Inconsistent results using WITH in query

Hey,
an inconsistency I've encountered while doing exercise 5 on top of the movies db.

first query:
MATCH (m:Movie)<-[:ACTED_IN]-(a:Person)
WITH count(a) as numMovies, collect(m.title) as movies,a
WHERE numMovies = 5
RETURN a.name, movies

resulting in a table with 3 rows.

second query:
MATCH (m:Movie)<-[:ACTED_IN]-(a:Person)
WITH count(a) as numMovies, m, a
WHERE numMovies = 5
RETURN a.name, collect(m.title) as movies

returning no records.

the only difference is that I've declared the collect(m.title) in the with and not in the return.
There may be a convention in node4j that I'm not familiar with that may explain this but I would love your help to understand this situation.

thanks in advance!

Hi there,

Cypher doesn't have a group by like SQL. When you use aggregating functions, anything in your return clause that is not aggregated becomes part of the grouping.
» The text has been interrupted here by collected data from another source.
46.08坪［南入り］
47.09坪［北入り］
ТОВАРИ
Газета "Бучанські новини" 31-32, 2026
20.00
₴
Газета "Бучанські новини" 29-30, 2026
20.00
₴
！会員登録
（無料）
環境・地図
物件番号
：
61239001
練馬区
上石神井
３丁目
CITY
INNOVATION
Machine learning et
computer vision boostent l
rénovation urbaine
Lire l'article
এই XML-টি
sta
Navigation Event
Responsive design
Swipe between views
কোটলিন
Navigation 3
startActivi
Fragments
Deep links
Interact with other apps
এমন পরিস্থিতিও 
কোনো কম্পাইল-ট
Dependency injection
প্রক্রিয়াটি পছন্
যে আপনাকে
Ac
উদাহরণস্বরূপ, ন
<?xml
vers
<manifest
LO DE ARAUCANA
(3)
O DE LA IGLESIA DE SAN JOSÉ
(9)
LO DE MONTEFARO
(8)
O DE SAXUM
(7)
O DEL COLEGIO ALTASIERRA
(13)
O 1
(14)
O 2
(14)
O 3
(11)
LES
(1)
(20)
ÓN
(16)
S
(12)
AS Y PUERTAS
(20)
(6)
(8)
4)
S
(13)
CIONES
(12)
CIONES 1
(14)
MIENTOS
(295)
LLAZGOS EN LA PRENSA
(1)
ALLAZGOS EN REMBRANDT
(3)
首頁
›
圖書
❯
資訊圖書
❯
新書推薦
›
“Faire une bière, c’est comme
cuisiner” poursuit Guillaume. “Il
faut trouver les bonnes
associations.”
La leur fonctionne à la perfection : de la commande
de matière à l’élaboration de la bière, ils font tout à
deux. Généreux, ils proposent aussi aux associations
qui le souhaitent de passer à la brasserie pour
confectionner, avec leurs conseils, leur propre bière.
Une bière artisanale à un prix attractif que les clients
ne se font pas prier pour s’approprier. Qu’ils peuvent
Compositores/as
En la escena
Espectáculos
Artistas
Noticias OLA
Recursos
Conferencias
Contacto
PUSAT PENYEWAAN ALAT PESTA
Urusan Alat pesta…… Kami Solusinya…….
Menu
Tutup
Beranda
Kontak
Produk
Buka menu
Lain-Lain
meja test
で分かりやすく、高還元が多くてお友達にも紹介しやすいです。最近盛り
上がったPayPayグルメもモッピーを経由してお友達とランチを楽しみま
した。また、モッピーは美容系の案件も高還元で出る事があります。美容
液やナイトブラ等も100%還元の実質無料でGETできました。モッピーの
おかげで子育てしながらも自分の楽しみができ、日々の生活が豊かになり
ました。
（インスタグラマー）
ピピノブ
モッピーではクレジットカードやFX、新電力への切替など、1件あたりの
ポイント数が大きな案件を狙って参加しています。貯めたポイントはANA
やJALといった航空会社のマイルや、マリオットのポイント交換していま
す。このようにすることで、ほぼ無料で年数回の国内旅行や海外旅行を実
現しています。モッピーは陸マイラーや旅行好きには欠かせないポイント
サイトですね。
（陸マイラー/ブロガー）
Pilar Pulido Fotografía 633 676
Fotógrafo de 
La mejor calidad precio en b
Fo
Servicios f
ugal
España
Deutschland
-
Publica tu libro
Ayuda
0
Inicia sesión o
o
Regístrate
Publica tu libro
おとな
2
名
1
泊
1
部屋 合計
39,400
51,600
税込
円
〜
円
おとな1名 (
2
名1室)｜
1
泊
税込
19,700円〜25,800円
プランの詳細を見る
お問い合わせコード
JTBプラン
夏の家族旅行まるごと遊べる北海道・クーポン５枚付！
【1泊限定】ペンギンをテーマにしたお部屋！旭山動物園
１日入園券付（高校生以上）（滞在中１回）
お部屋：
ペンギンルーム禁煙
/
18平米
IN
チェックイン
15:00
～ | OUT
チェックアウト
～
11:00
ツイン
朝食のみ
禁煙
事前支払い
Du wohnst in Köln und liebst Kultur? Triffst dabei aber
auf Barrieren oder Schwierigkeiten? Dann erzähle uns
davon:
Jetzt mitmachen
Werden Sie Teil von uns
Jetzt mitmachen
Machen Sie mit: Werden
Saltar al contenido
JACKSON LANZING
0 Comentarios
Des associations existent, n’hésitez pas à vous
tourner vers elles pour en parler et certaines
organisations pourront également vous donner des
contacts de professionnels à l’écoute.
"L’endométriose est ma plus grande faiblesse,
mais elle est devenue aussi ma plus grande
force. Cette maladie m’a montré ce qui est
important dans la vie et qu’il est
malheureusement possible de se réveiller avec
In your second query WITH clause, you included both m and a. That means that you are grouping by both the move and the person. Since there is only one ACTED_IN relationship connecting an actor to an individual movie, numMovies is always equal to 1. You can run the following query to see why your WHERE clause is filtering out all of the data.

MATCH (m:Movie)<-[:ACTED_IN]-(a:Person)
RETURN count(a) as numMovies, m, a
ORDER BY a.name

Best wishes,
Nathan

1 Like

Hi,

I am trying to understand the difference of

MATCH (a:Person)-[:ACTED_IN]->(m:Movie)
WITH  a, count(a) AS numMovies, collect(m.title) AS movies
WHERE numMovies = 5
RETURN a.name, movies

vs

MATCH (a:Person)-[:ACTED_IN]->(m:Movie)
WITH  a, count(m) AS numMovies, collect(m.title) AS movies //notice the count(m)
WHERE numMovies = 5
RETURN a.name, movies

Both queries return the same result.
For me it's more intuitive to say count(m) to find number of movies than count(a).
But the tutorials use count(a).
Why is count(a) a better practice than count(m)?
Thanks.

Hi Alex,

You are correct that count(a), count(m), and count(*) will return the same result for this query. As far as I know, one is not better than the other.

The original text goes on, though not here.